ASSIGNMENT –
Once you know how many lines below hold "违禁词检测", reply with that number and add nothing.

►

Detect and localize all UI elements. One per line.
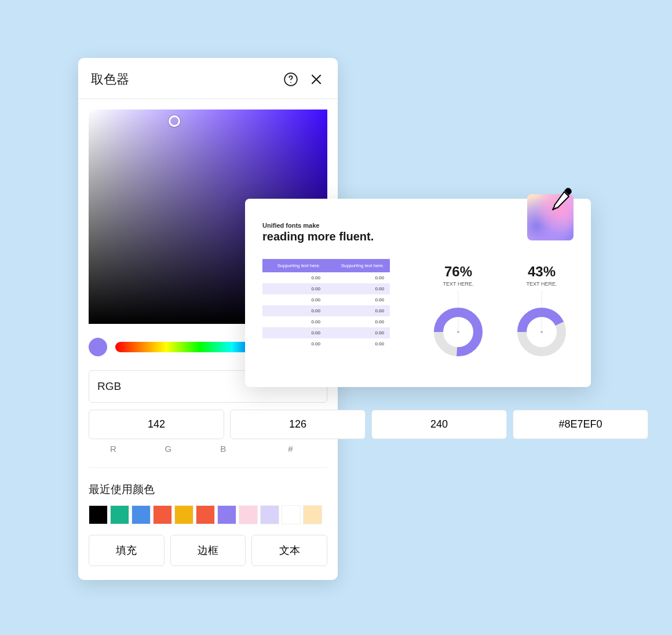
- table-row: 0.000.00: [262, 272, 390, 283]
- table-row: 0.000.00: [262, 283, 390, 294]
- donut-chart: 76%TEXT HERE.: [426, 264, 490, 362]
- g-label: G: [144, 444, 193, 454]
- apply-fill-button[interactable]: 填充: [89, 535, 165, 566]
- recent-color-swatch[interactable]: [217, 505, 236, 524]
- r-input[interactable]: [89, 410, 224, 439]
- donut-charts: 76%TEXT HERE.43%TEXT HERE.: [406, 264, 574, 362]
- divider: [89, 468, 327, 468]
- table-row: 0.000.00: [262, 338, 390, 349]
- recent-color-swatch[interactable]: [89, 505, 108, 524]
- picker-title: 取色器: [91, 71, 129, 88]
- r-label: R: [89, 444, 138, 454]
- table-cell: 0.00: [326, 327, 390, 338]
- recent-colors: [89, 505, 327, 524]
- recent-color-swatch[interactable]: [260, 505, 279, 524]
- recent-color-swatch[interactable]: [239, 505, 258, 524]
- recent-color-swatch[interactable]: [174, 505, 193, 524]
- donut-label: TEXT HERE.: [510, 281, 574, 287]
- table-cell: 0.00: [262, 305, 326, 316]
- donut-label: TEXT HERE.: [426, 281, 490, 287]
- b-label: B: [199, 444, 248, 454]
- sv-cursor: [169, 115, 180, 127]
- table-cell: 0.00: [326, 316, 390, 327]
- table-cell: 0.00: [326, 272, 390, 283]
- table-row: 0.000.00: [262, 294, 390, 305]
- b-input[interactable]: [371, 410, 507, 439]
- eyedropper-icon[interactable]: [548, 186, 575, 215]
- recent-color-swatch[interactable]: [132, 505, 151, 524]
- apply-buttons: 填充 边框 文本: [89, 535, 327, 566]
- recent-color-swatch[interactable]: [110, 505, 129, 524]
- table-cell: 0.00: [262, 327, 326, 338]
- g-input[interactable]: [230, 410, 366, 439]
- hex-input[interactable]: [513, 410, 648, 439]
- donut-chart: 43%TEXT HERE.: [510, 264, 574, 362]
- preview-card: Unified fonts make reading more fluent. …: [245, 199, 591, 387]
- table-row: 0.000.00: [262, 316, 390, 327]
- recent-color-swatch[interactable]: [303, 505, 322, 524]
- donut-svg: [513, 291, 571, 360]
- recent-color-swatch[interactable]: [196, 505, 215, 524]
- table-cell: 0.00: [262, 272, 326, 283]
- table-cell: 0.00: [326, 338, 390, 349]
- table-cell: 0.00: [262, 294, 326, 305]
- table-cell: 0.00: [326, 283, 390, 294]
- table-cell: 0.00: [262, 316, 326, 327]
- svg-point-3: [457, 331, 459, 333]
- table-row: 0.000.00: [262, 327, 390, 338]
- table-cell: 0.00: [326, 294, 390, 305]
- table-header: Supporting text here.: [326, 259, 390, 273]
- svg-point-1: [290, 82, 291, 83]
- table-cell: 0.00: [262, 283, 326, 294]
- hex-label: #: [254, 444, 327, 454]
- help-icon[interactable]: [282, 71, 300, 88]
- header-icons: [282, 71, 325, 88]
- donut-percent: 43%: [510, 264, 574, 280]
- close-icon[interactable]: [308, 71, 325, 88]
- apply-text-button[interactable]: 文本: [251, 535, 327, 566]
- recent-colors-title: 最近使用颜色: [89, 482, 327, 497]
- svg-point-7: [540, 331, 543, 333]
- table-row: 0.000.00: [262, 305, 390, 316]
- donut-percent: 76%: [426, 264, 490, 280]
- current-color-swatch: [89, 338, 107, 356]
- recent-color-swatch[interactable]: [282, 505, 301, 524]
- table-cell: 0.00: [262, 338, 326, 349]
- color-value-inputs: [89, 410, 327, 439]
- color-value-labels: R G B #: [89, 444, 327, 454]
- recent-color-swatch[interactable]: [153, 505, 172, 524]
- donut-svg: [429, 291, 487, 360]
- preview-table: Supporting text here.Supporting text her…: [262, 258, 390, 349]
- table-header: Supporting text here.: [262, 259, 326, 273]
- picker-header: 取色器: [78, 58, 338, 99]
- table-cell: 0.00: [326, 305, 390, 316]
- apply-border-button[interactable]: 边框: [170, 535, 246, 566]
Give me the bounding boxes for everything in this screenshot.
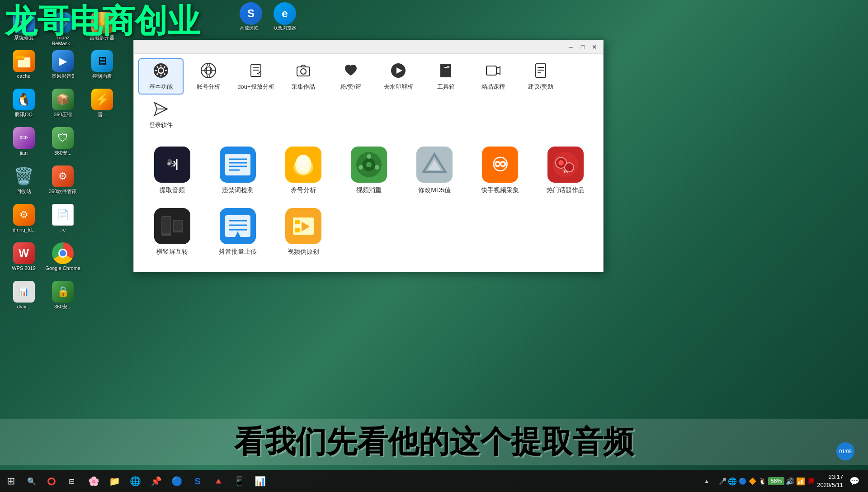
- menu-suggest[interactable]: 建议/赞助: [518, 58, 563, 95]
- system-clock[interactable]: 23:17 2020/5/11: [817, 473, 843, 489]
- tray-expand[interactable]: ▲: [697, 471, 717, 491]
- taskbar-app-3[interactable]: 🔺: [208, 471, 228, 491]
- menu-login-label: 登录软件: [149, 122, 173, 129]
- menu-watermark-label: 去水印解析: [384, 83, 413, 90]
- taskbar-sogou[interactable]: S: [188, 471, 208, 491]
- app-grid: 提取音频 违禁词检测 养号分析 视频消重: [138, 140, 599, 267]
- lenovo-browser-icon[interactable]: e 联想浏览器: [269, 2, 301, 31]
- menu-toolbox[interactable]: 工具箱: [423, 58, 468, 95]
- tray-microphone[interactable]: 🎤: [718, 477, 727, 486]
- desktop-icon-360zip[interactable]: 📦 360压缩: [44, 86, 82, 124]
- send-icon: [153, 101, 169, 120]
- svg-point-27: [160, 152, 185, 177]
- ime-icon[interactable]: 搜: [807, 477, 816, 486]
- tray-app-3[interactable]: 🐧: [758, 477, 767, 486]
- menu-collect[interactable]: 采集作品: [281, 58, 326, 95]
- app-kuaishou[interactable]: ♾ 快手视频采集: [468, 142, 532, 199]
- cortana-button[interactable]: ⭕: [42, 471, 61, 491]
- desktop-icon-thunder2[interactable]: ⚡ 雷...: [83, 86, 121, 124]
- menu-account-label: 账号分析: [197, 83, 220, 90]
- desktop-icon-baofeng[interactable]: ▶ 暴风影音5: [44, 47, 82, 86]
- menu-fans-label: 粉/赞/评: [340, 83, 361, 90]
- menu-account-analysis[interactable]: 账号分析: [186, 58, 231, 95]
- desktop-icon-wps[interactable]: W WPS 2019: [5, 240, 43, 278]
- bookmark-icon: [438, 63, 453, 81]
- menu-toolbox-label: 工具箱: [437, 83, 455, 90]
- popup-titlebar: ─ □ ✕: [134, 40, 603, 54]
- taskbar-ie[interactable]: 📌: [146, 471, 166, 491]
- task-view[interactable]: ⊟: [61, 471, 81, 491]
- desktop-icon-ldmq[interactable]: ⚙ ldmnq_ld...: [5, 201, 43, 240]
- volume-icon[interactable]: 🔊: [786, 477, 795, 486]
- tray-app-1[interactable]: 🔵: [738, 477, 747, 486]
- desktop-icon-360safe2[interactable]: 🛡 360安...: [44, 124, 82, 163]
- network-tray-icon[interactable]: 📶: [796, 477, 805, 486]
- menu-dou-analysis[interactable]: dou+投放分析: [233, 58, 278, 95]
- svg-point-44: [367, 154, 371, 159]
- svg-rect-19: [486, 66, 496, 75]
- svg-point-52: [558, 160, 564, 166]
- taskbar-pinned-icons: 🌸 📁 🌐 📌 🔵 S 🔺 📱 📊: [81, 471, 693, 491]
- start-button[interactable]: ⊞: [0, 470, 22, 492]
- desktop-icon-recycle[interactable]: 🗑️ 回收站: [5, 163, 43, 201]
- video-icon: [486, 63, 501, 81]
- menu-basic-label: 基本功能: [149, 83, 173, 90]
- tray-icons: 🎤 🌐 🔵 🔶 🐧: [718, 477, 767, 486]
- svg-point-29: [168, 163, 170, 165]
- taskbar-chrome[interactable]: 🔵: [167, 471, 187, 491]
- menu-basic-functions[interactable]: 基本功能: [138, 58, 184, 95]
- desktop-icon-software-mgr[interactable]: ⚙ 360软件管家: [44, 163, 82, 201]
- svg-text:TK: TK: [563, 170, 568, 174]
- taskbar-app-1[interactable]: 🌸: [84, 471, 104, 491]
- taskbar-app-5[interactable]: 📊: [250, 471, 270, 491]
- app-forbidden-words[interactable]: 违禁词检测: [206, 142, 269, 199]
- desktop-icon-chrome[interactable]: Google Chrome: [44, 240, 82, 278]
- app-batch-upload[interactable]: 抖音批量上传: [206, 203, 269, 260]
- desktop-icon-control-panel[interactable]: 🖥 控制面板: [83, 47, 121, 86]
- app-video-dedup[interactable]: 视频消重: [337, 142, 401, 199]
- menu-premium-label: 精品课程: [481, 83, 505, 90]
- desktop-icon-area: 系统修复 cache 🐧 腾讯QQ ✏ jian 🗑️ 回收站 ⚙ ldmnq_…: [0, 5, 127, 348]
- menu-fans[interactable]: 粉/赞/评: [328, 58, 373, 95]
- desktop-icon-cache[interactable]: cache: [5, 47, 43, 86]
- menu-dou-label: dou+投放分析: [237, 83, 274, 90]
- app-fake-original[interactable]: 视频伪原创: [272, 203, 335, 260]
- camera-icon: [296, 63, 311, 81]
- svg-marker-20: [496, 67, 500, 74]
- taskbar: ⊞ 🔍 ⭕ ⊟ 🌸 📁 🌐 📌 🔵 S 🔺 📱 📊 ▲ 🎤 🌐 🔵 🔶 🐧 56…: [0, 470, 868, 492]
- menu-login[interactable]: 登录软件: [138, 97, 184, 133]
- taskbar-app-2[interactable]: 📁: [104, 471, 124, 491]
- menu-collect-label: 采集作品: [292, 83, 315, 90]
- svg-point-45: [375, 165, 379, 170]
- doc-icon: [533, 63, 548, 81]
- svg-rect-57: [162, 217, 170, 233]
- gear-icon: [153, 63, 169, 81]
- desktop-icon-jian[interactable]: ✏ jian: [5, 124, 43, 163]
- app-md5[interactable]: 修改MD5值: [403, 142, 466, 199]
- desktop-icon-360safe3[interactable]: 🔒 360安...: [44, 278, 82, 317]
- minimize-button[interactable]: ─: [566, 42, 576, 52]
- desktop-icon-qq[interactable]: 🐧 腾讯QQ: [5, 86, 43, 124]
- notification-button[interactable]: 💬: [844, 471, 864, 491]
- sogou-browser-icon[interactable]: S 高速浏览...: [235, 2, 267, 31]
- app-account-analysis[interactable]: 养号分析: [272, 142, 335, 199]
- menu-premium[interactable]: 精品课程: [471, 58, 516, 95]
- app-extract-audio[interactable]: 提取音频: [141, 142, 204, 199]
- menu-suggest-label: 建议/赞助: [528, 83, 553, 90]
- tray-app-2[interactable]: 🔶: [748, 477, 757, 486]
- maximize-button[interactable]: □: [578, 42, 588, 52]
- taskbar-app-4[interactable]: 📱: [229, 471, 249, 491]
- app-rotate[interactable]: 横竖屏互转: [141, 203, 204, 260]
- taskbar-edge[interactable]: 🌐: [125, 471, 145, 491]
- bottom-subtitle: 看我们先看他的这个提取音频: [0, 419, 868, 465]
- battery-indicator: 56%: [768, 477, 784, 485]
- close-button[interactable]: ✕: [590, 42, 599, 52]
- desktop-icon-rc[interactable]: 📄 .rc: [44, 201, 82, 240]
- page-title: 龙哥电商创业: [5, 5, 200, 37]
- desktop-icon-dyfx[interactable]: 📊 dyfx...: [5, 278, 43, 317]
- menu-remove-watermark[interactable]: 去水印解析: [376, 58, 421, 95]
- tray-network[interactable]: 🌐: [728, 477, 737, 486]
- search-taskbar[interactable]: 🔍: [22, 471, 42, 491]
- svg-rect-58: [174, 221, 182, 231]
- app-hot-topics[interactable]: TK 热门话题作品: [534, 142, 597, 199]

◄

TASK SOLUTION –
2